What does Marion derive from Husserl? Two things. First, Marion employs the phenomenological notion of a “reduction,” the effort to turn back from everything secondary in a phenomenon to the pure phenomenon itself. We shall see Marion employing a triple reduction with regard to the gift. Second, he draws from Husserl a basic principle regarding the “givenness” of reality. Husserl suggested that “in its basis, every phenomenon surges forth as a gift, and therefore all phenomenality comes to pass as a donation.” Though Husserl did not develop this insight at any length, Marion uses it as an opening to introduce givenness, and hence an idea of revelation, into phenomenology. Derrida, Dominique Janicaud, and others have objected that Marion has distorted the significance of “givenness” beyond anything that Husserl intended, and that he is no longer doing phenomenology.

HEIDEGGER AND ONTO-THEOLOGY
Marion is also drawing on elements of Heidegger’s thought, and particularly on his critique of onto-theology. According to Merold Westphal’s summary of Heidegger, onto-theology gives “essential primacy” to the “cognitive dimension” of religion, and thus is a danger to faith in three directions: in seeking conceptual mastery, it attempts to liberate thought from pre-theoretical practices; when mathematical physics becomes the queen of sciences, and technical attitudes get transferred to theology; theology is cut off from “mode of appropriation, singing and dancing, for example, that constitute living faith.”

Fundamentally, onto-theology is the capture of theology and faith by philosophy: “Theology becomes onto-theology when Jerusalem sells its soul to Athens by buying in on the latter’s project.

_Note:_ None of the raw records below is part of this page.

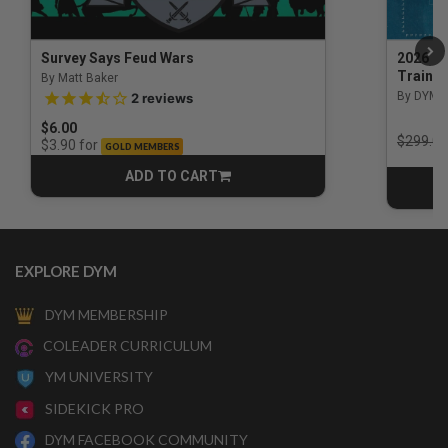
Survey Says Feud Wars
2026 Na
Trainin
By Matt Baker
3.5 out of 5 Customer Rating
By DYM 
2
reviews
$6.00
Price r
$299.00
for
$3.90
GOLD MEMBERS
ADD TO CART
CART
EXPLORE DYM
DYM MEMBERSHIP
COLEADER CURRICULUM
YM UNIVERSITY
SIDEKICK PRO
DYM FACEBOOK COMMUNITY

Within Christian history, the critique of onto-theology belongs to a tradition of dehellenizing repristination. Heidegger explicitly links his critique with Luther, and thus, by implication, with a tradition that looks back to Augustine and ahead to Pascal, Kierkegaard, and Barth. He seems to confirm Jerusalem’s declaration of independence from Athens whe he writes, ‘On the grounds of its specific positive character and the form of knowing which this determines, we can now say that theology is a fully autonomous ontic science.’” Yet, for Heidegger, Christian theology is still determined by pre-Christian “ontological” determinants. Christian doctrines of sin, for instance, must be understood in terms of universal conceptions of guilt. Heidegger calls this contribution of philosophy to theology both “guidance” and “correction.”

Marion accepts Heidegger’s claims that theology must not be captive to philosophy, but is also dissatisfied with the notion that philosophy should come alongside to “correct” theology. When Heidegger is guide, “every theology remains subject to the question of Being,” which is not a question of theology. Heidegger grants theology “ontic independence, which implies an irreducible ontological dependence . . . . it seems that the question of ‘God’ never suffered as radical a reduction to the first question of Being as in the phenomenological enterprise of Heidegger.”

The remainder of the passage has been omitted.